Dziewięć godzin rzeszowscy policjanci poszukiwali 12-letnią dziewczynkę. Ostatni raz dziewczynkę widzieli rodzice, gdy około godziny 14 wróciła ze szkoły, a następnie wyszła z domu. Rodzice zaniepokojeni jej dłuższą nieobecnością rozpoczęli poszukiwania na własną rękę. Gdy nie dały one rezultatu, o zaginięciu córki zgłosili policjantom. W południe dziewczynka została odnalezione niedaleko szkoły, w której na co dzień się uczy. Zmęczona, zmarznięta i głodna została przewieziona do szpitala na badania.

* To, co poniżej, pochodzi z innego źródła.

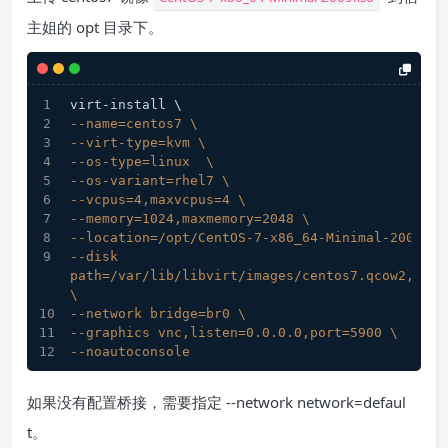
主姐的 opt 目录下。
virt-install \
--name=centos7 \
--virt-type=kvm \
--os-type=linux  \
--os-variant=rhel7 \
--vcpus=4,maxvcpus=4 \
--memory=1024,maxmemory=2048 \
--location=/opt/CentOS-7-x86_64-Minimal-2009.is
--disk 
path=/var/lib/libvirt/images/centos7.qcow2,size=
\
--network bridge=br0 \
--graphics vnc,listen=0.0.0.0,port=5900 \
--noautoconsole
如果没有配置桥接，需要指定 --network network=defaul
t。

Dzisiaj około godziny 2.45, policjanci zostali poinformowani o zaginięciu 12-letniej dziewczynki, mieszkanki pod rzeszowskiej miejscowości. Natychmiast do poszukiwań skierowano policjantów zarówno z pionów operacyjnych jaki i prewencji. Mając zdjęcie i rysopis zaginionej trafili niemal do każdego z mieszkańców zarówno miejscowości, w której mieszkała jak i też okolicznych. Do akcji włączyli się strażacy i straż leśna, którzy przy wykorzystaniu specjalistycznego sprzętu przeszukiwali okoliczny teren. Dużą pomoc w poszukiwaniach wykazała społeczność szkoły, do której uczęszczała dziewczynka. Zebrane od uczniów przez jej dyrektora informacje kierunkowały policyjne poszukiwania.
Po niemal dziewięciu godzinach od chwili zgłoszenia, zaginięcia dziecko zostało odnalezione niedaleko szkoły, w której na co dzień się uczy. Na jego ślad przypadkowo trafił jeden z mieszkańców jej rodzinnej miejscowości. Jadąc samochodem zauważył w okolicy szkoły idącą dziewczynkę, podobną do tej, jaką widział na zdjęciu pokazywanym mu przez policjantów. Zabrał ją do samochodu i odwiózł do pierwszego napotkanego patrolu poszukiwawczego.
Zmęczona, zmarznięta i głodna dziewczynka, karetką pogotowia została przewieźli do szpitala przy ulicy Lwowskiej w Rzeszowie, gdzie pozostała na badaniach.